Blog entry by Chris Accipio
The Club Matters team expresses their sincerest condolences to the family, friends and colleagues of the late Svend Elkjaer, founder and director of The Sports Marketing Network. Svend’s passion for his work and constant desire to improve the sporting sector was evident in the work we, and others, did with him. The thought-provoking blogs and ideas Svend contributed will continue his legacy and inform the work of many more. In remembrance of Svend, Club Matters wishes to share his ‘More than a club’ blog article.
Working to place your sports club, group or organisation at the heart of its community helps you to reach new audiences, develop local links and support your sustainability. Even if your organisation focuses on performance, there might still be a role your organisation can play locally that will benefit you as well as the community around you. Explore the links at the end of the post for more information.
In this blog post Svend shared his thoughts on developing the role of clubs and groups within communities.
The challenge is that some sports clubs suffer from 'sporting myopia', where success is measured in terms of sport alone – for example, focusing on the number of users or members, or on the performance of the first team or the elite athletes with everything else geared up to support them. What happens out in the community and the 'real world' might then be regarded as somewhat secondary.
But there are many examples where sports clubs and groups have benefitted in terms of membership and income from playing a stronger role in their communities. And with a stronger focus on sport's ability to change people's lives, there is even greater scope for clubs and groups to play a bigger role in their communities and in the lives of people around them and become ‘More than a Club’.
Your club's approach to community engagement - where do you stand?
Ask people from across your club/group which of the following best represents where they think you stand right now:
1. We are fully committed to working with everybody within our community, be it sport or non-sport partners. Our community programme is fully integrated within our club/enterprise and we are seen as a hub that attracts potential partners.
2. We are developing our community programme and although we still have a way to go, we are fully committed to this and we are fully aware of the benefits.
3. We need to focus harder on getting engaged with the community.
4. We'll talk to people from the community if they come to us…but why should they?
5. Community - what has that got to do with sports?
|Being ‘More than a Club’ means your organisation literally sits in the middle of its community and it can, and should, play a vital role for its community. This can also help you attract more skilled and passionate volunteers as a wider range of people will want to be involved. Such clubs and groups can also generate more income as more people come to their activities, matches and events, support fundraising and offer sponsorship opportunities – it really is that simple.|
For more details and some great case studies on becoming ‘More than a Club’ you can watch this video. (You may need to register with GoToStage for access).
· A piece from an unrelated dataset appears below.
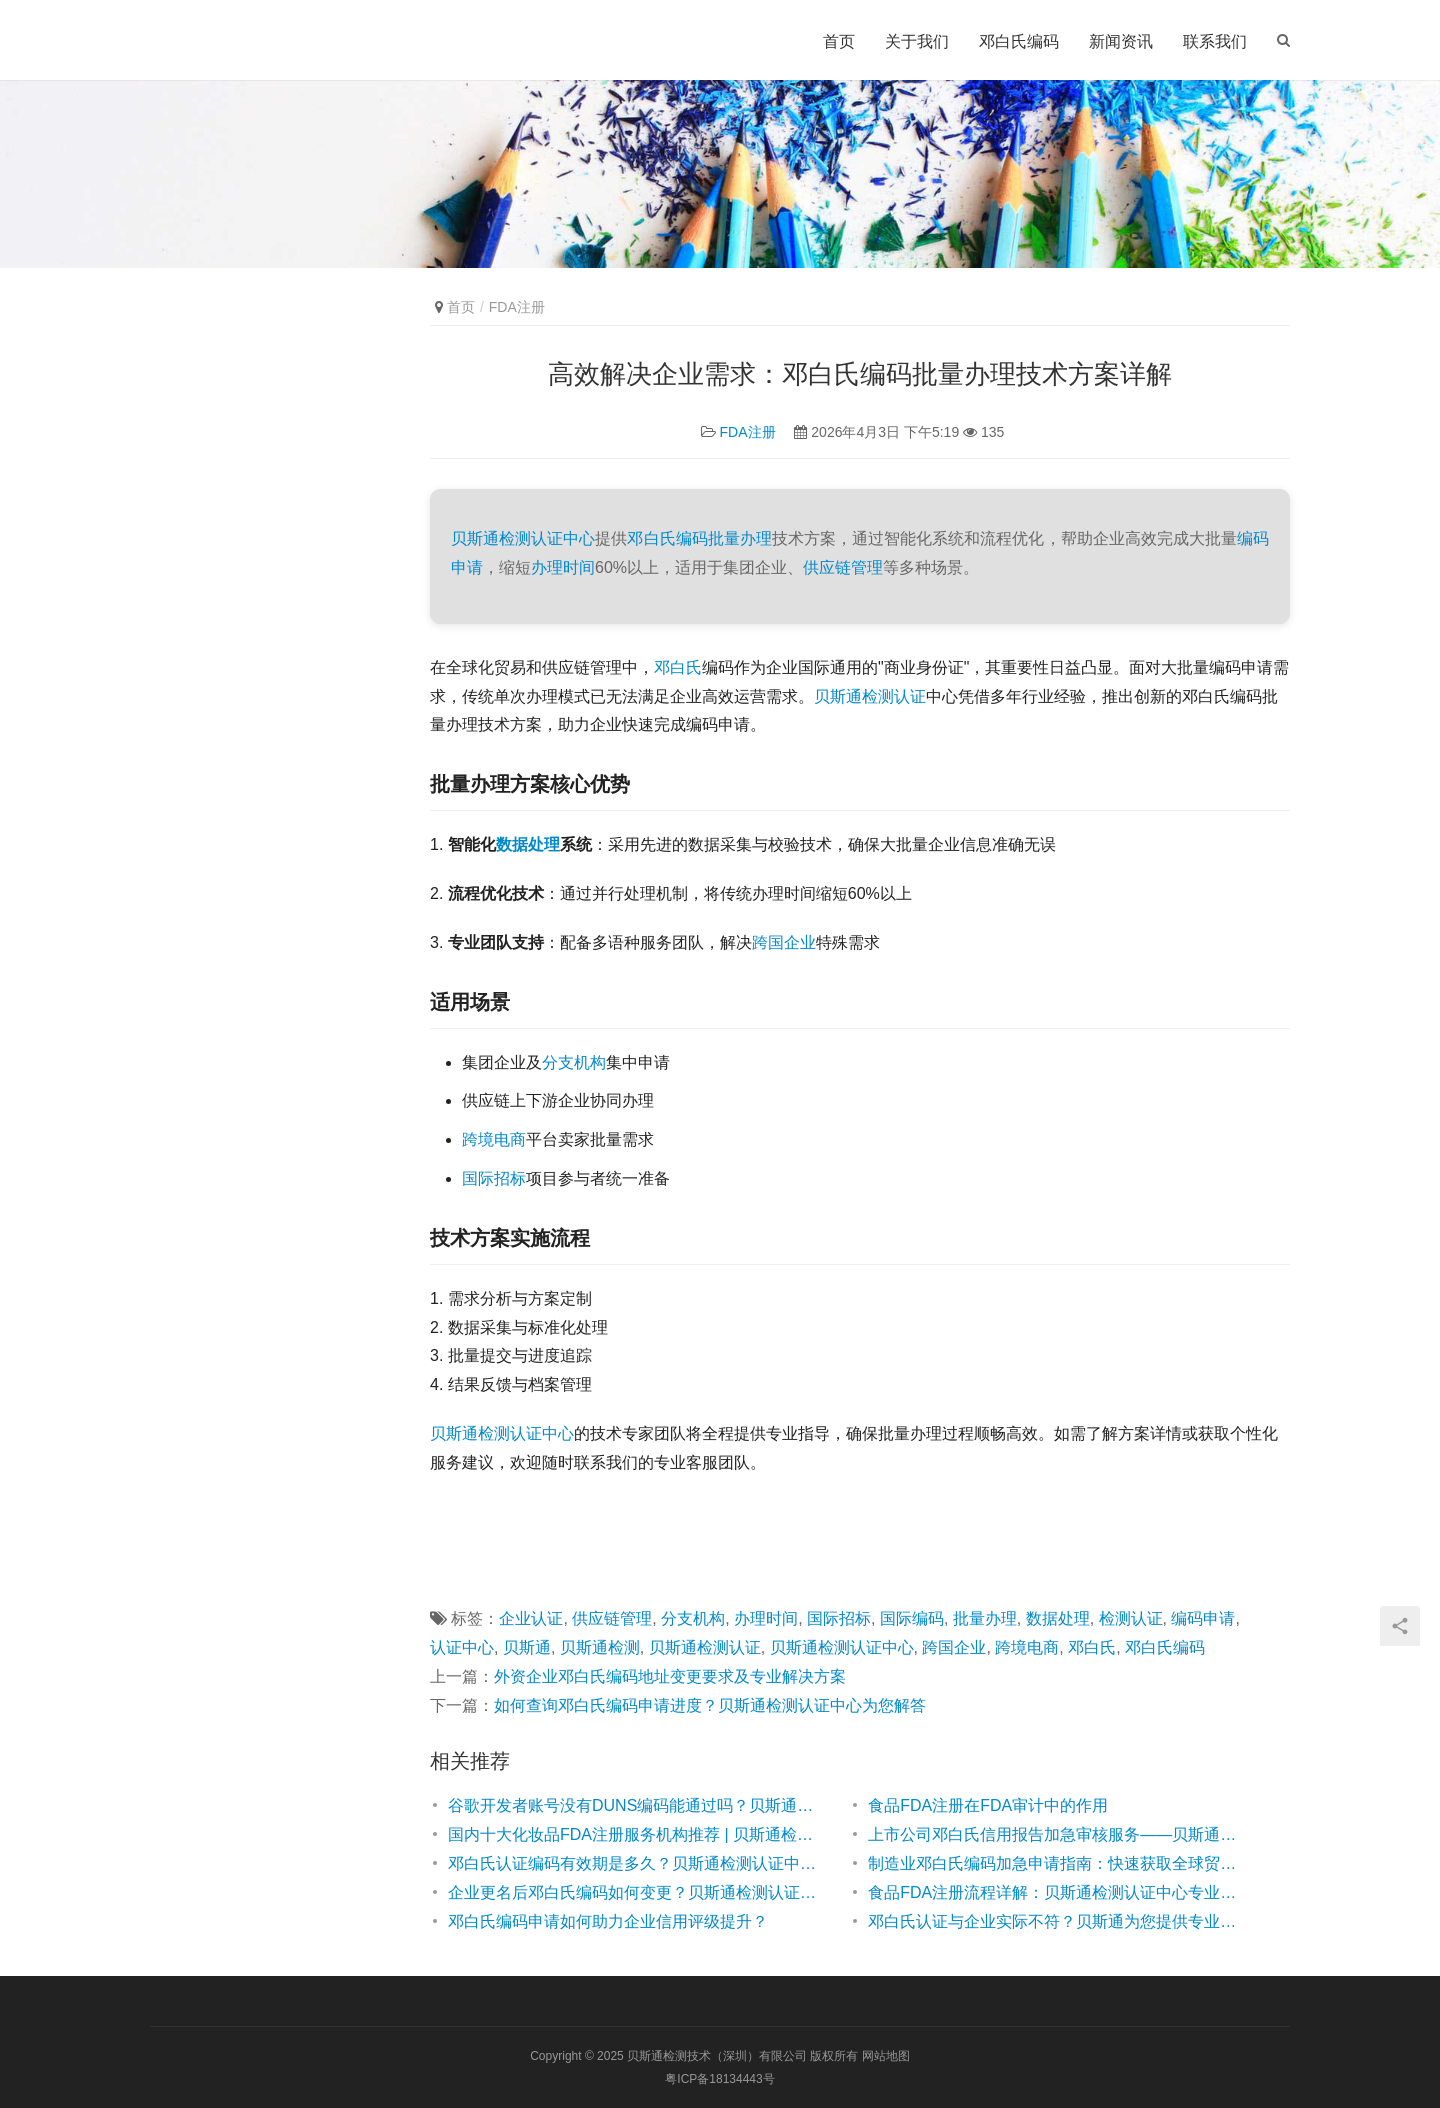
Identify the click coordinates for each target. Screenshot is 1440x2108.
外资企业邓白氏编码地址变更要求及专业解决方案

Create shared value with the rest of your community
What is shared value and how could it work for your sports club or group? Shared value for sports clubs and other activity providers can be defined as a new kind of partnership, in which both the club and the community contribute directly to the strength and development of each other. This is not about sharing value that already exists. It is about expanding the current pool of value and finding new ways to create synergy that benefit everyone involved.
Try the shared value test – ask your club or group and your current/potential community partners:
• What can we do for you?
• What can you do for us?
• What can we do together?
Becoming a hub, not just a club
Many successful, non-traditional community sport/activity providers regard the success of their community engagement as just as important as the outcomes of their sporting activities. Often, because their roots are in the community, they can design and deliver their programmes to suit people's real needs, instead of focusing on sporting outcomes alone.
Try taking your club or group into your community – you can hold demonstrations in shopping centres, parks and housing estates or invite people to fun and informal 'have a go' sessions. Find out where potential users and volunteers might be, take your activities to them and find ways to engage them and understand their needs. Once you’ve done this, you can create an offer that fits what people want – not just what your club or group thinks it should be doing. By taking a similar approach, sports clubs have the opportunity to open up to their communities and become a hub that welcomes everyone.